- An Evaluation of the Impact and Potential of Opportunity Zones
- Volume 24 Number 1
- Managing Editor: Mark D. Shroder
- Associate Editor: Michelle P. Matuga
Enhancing Returns from Opportunity Zone Projects by Combining Federal, State, and Local Tax Incentives to Bolster Community Impact
Holthouse, Carlin & Van Trigt (HCVT)
The opinions expressed in this article are those of the authors and do not necessarily reflect the views and policies of HUD or the U.S. Government.

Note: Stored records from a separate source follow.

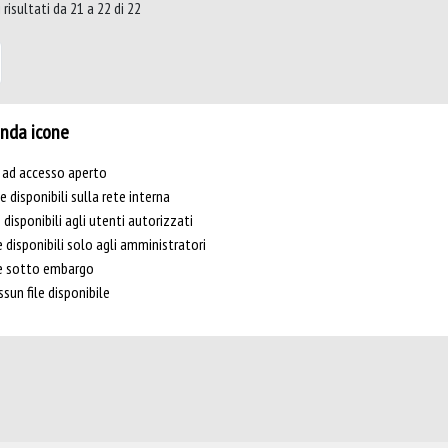
risultati da 21 a 22 di 22
nda icone
e ad accesso aperto
le disponibili sulla rete interna
e disponibili agli utenti autorizzati
e disponibili solo agli amministratori
le sotto embargo
sun file disponibile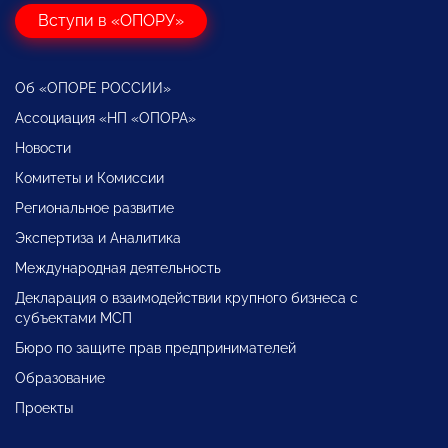
Вступи в «ОПОРУ»
Об «ОПОРЕ РОССИИ»
Ассоциация «НП «ОПОРА»
Новости
Комитеты и Комиссии
Региональное развитие
Экспертиза и Аналитика
Международная деятельность
Декларация о взаимодействии крупного бизнеса с
субъектами МСП
Бюро по защите прав предпринимателей
Образование
Проекты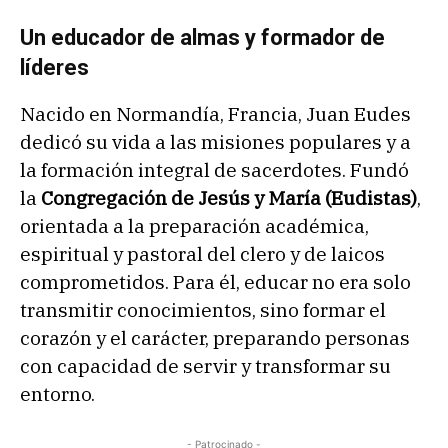
Un educador de almas y formador de
líderes
Nacido en Normandía, Francia, Juan Eudes
dedicó su vida a las misiones populares y a
la formación integral de sacerdotes. Fundó
la
Congregación de Jesús y María (Eudistas)
,
orientada a la preparación académica,
espiritual y pastoral del clero y de laicos
comprometidos. Para él, educar no era solo
transmitir conocimientos, sino formar el
corazón y el carácter, preparando personas
con capacidad de servir y transformar su
entorno.
- Patrocinado -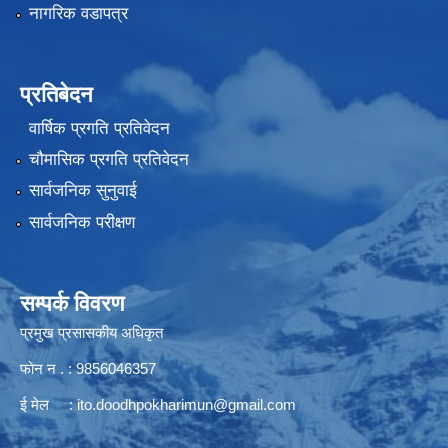
नागरिक वडापत्र
प्रतिबेदन
वार्षिक प्रगति प्रतिवेदन
चौमासिक प्रगति प्रतिवेदन
सार्वजनिक सुनुवाई
सार्वजनिक परीक्षण
सम्पर्क विवरण
प्रमुख प्रसासकीय अधिकृत
फोन न . : 9856046357
ई मेल :
ito.doodhpokharimun@gmail.com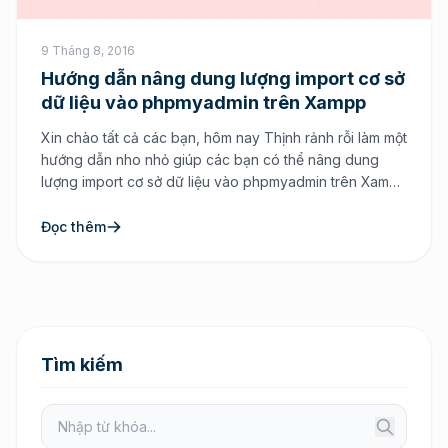
9 Tháng 8, 2016
Hướng dẫn nâng dung lượng import cơ sở
dữ liệu vào phpmyadmin trên Xampp
Xin chào tất cả các bạn, hôm nay Thịnh rảnh rỗi làm một
hướng dẫn nho nhỏ giúp các bạn có thể nâng dung
lượng import cơ sở dữ liệu vào phpmyadmin trên Xampp
để thuận tiện cho quá trình bạn lập trình web hơn. Lý do
tại sao lại phải nâng dung lượng import […]
Đọc thêm
Tìm kiếm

Skeptics may call the federal Opportunity Zone (OZ) program a tax dodge for the wealthy, but there is strong bipartisan support for the program at the federal, state, and local levels. Furthermore, underserved communities (and the small businesses therein) could benefit from billions of dollars in new investments in long-term capital that they might not have received through conventional bank loans or government programs—especially given the current unique and challenging economy. The findings noted in this article are based on the authors’ presupposition that President Biden’s proposed tax increases have increased interest in the deferral and ultimate tax exemption aspects of the OZ program, and investment momentum is likely to continue for the foreseeable future.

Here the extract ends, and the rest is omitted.